Com o acordo do Brexit em risco de ser chumbado na Câmara dos Comuns, o Governo britânico levou a cabo um simulacro para prevenir o congestionamento de trânsito provocado pelo controlo de fronteiras.

O risco de chumbo do acordo negociado pelo Governo de Theresa May com a União Europeia, que vai ser votado no próximo dia 15 de janeiro, continua elevado e está a levar o Executivo a preparativos para um cenário de ‘no deal’. Ainda esta segunda-feira, em Kent, no sudeste do país, 89 camiões participaram num simulacro do Governo para evitar o congestionamento do trânsito em caso de um inevitável reforço de controlo nas fronteiras britânicas.

O Executivo reabriu o aeródromo desativado de Manston, perto da cidade de Ramsgate, no condado de Kent, local que pretende utilizar para o estacionamento de camiões e, assim, evitar provocar filas de trânsito. Vários estudos como do Imperial College London e das Autoestradas de Inglaterra concluíram que, por cada minuto extra de controlo alfandegário no Eurotúnel – que liga Folkestone (Inglaterra) a Calais (França) – em hora de ponta, a fila de veículos pode aumentar em 16 quilómetros na autoestrada M20, o principal ponto rodoviário entre o porto de Dover e os arredores de Londres. Nesta região passa diariamente cerca de dez mil camiões.

O simulacro envolveu a mobilização de colunas de camiões através da estrada A256 e, apesar do sucesso da operação, com o percurso a ser feito em cerca de uma hora, camionistas e oposição ao Governo mostraram-se descontentes.

Em declarações ao The Guardian, um camionista afirmou mesmo ter sido “uma perda de tempo” e que “fazer isto com 80 camiões não é testar o sistema”. Enfatizou ainda que “O trânsito aqui é moderado. Não será nada assim se houver um no deal”.

Uma associação comercial dedicada ao transporte rodoviário britânico, a Road Haulage Association, partilha das críticas ao garantir que “é impossível reproduzir, com 80 camiões, o efeito de ter um número potencial de seis mil camiões dentro e nos arredores de Kent e Manston.

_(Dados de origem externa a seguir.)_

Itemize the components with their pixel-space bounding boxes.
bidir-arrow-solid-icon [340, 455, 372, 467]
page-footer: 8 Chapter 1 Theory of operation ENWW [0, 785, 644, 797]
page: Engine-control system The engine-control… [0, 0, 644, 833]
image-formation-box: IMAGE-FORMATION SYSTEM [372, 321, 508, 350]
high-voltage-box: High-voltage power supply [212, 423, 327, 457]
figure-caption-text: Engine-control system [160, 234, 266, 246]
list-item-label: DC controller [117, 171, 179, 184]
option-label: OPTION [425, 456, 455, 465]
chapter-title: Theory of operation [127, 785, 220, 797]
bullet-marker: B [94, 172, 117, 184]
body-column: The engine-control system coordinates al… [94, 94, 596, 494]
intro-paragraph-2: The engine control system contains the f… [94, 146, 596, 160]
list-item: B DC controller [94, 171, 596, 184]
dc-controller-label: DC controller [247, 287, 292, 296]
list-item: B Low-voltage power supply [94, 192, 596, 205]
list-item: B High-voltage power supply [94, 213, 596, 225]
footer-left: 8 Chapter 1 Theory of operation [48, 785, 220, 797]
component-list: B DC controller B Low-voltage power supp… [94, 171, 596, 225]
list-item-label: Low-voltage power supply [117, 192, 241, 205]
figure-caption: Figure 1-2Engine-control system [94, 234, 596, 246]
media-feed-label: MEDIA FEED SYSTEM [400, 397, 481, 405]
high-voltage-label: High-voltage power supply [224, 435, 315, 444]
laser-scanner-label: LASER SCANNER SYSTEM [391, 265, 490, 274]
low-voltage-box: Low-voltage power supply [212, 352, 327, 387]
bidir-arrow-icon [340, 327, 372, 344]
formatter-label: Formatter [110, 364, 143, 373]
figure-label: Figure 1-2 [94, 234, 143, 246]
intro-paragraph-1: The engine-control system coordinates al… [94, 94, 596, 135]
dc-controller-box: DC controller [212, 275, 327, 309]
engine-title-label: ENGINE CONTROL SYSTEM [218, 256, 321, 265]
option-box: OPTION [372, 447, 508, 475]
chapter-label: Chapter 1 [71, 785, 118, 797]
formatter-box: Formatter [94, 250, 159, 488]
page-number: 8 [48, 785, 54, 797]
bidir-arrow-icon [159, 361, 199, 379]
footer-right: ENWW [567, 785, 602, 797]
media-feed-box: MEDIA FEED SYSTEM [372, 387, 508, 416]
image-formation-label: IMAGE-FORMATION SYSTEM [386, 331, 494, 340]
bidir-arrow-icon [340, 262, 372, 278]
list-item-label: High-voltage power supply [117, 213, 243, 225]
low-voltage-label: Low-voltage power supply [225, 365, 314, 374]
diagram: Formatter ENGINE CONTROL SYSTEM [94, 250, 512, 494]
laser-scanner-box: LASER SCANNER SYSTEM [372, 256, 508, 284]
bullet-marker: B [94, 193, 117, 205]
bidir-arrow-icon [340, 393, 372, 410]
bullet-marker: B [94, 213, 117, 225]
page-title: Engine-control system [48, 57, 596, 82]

Os críticos podem olhar para isto com um exercício de fachada”, critica Rod McKenzie, diretor-geral na associação.

Já na Câmara dos Comuns, onde esta segunda-feira se voltou ao debate do Brexit, os deputados trabalhistas acusaram a simulação de “encenação” para forçar os parlamentares a escolher entre o acordo de Theresa May e uma saída do bloco europeu sem acordo. O líder da oposição, Jeremy Corbyn acusou mesmo a estratégia do Governo de “Projeto do Medo”.

O acordo do Brexit negociado entre Londres e a UE a 27 ficou fechado em novembro e era para ser votado a 11 de dezembro no Parlamento, mas a derrota quase certa levou a primeira-ministra a adiar a votação. Pretendia mais tempo para ganhar apoios parlamentares, mas também concessões por parte dos líderes europeus. A votação acontece no próximo dia 15 de janeiro, a chefe do executivo já avisou que o chumbo do documento atira o país para “território desconhecido”, rejeitando um segundo referendo.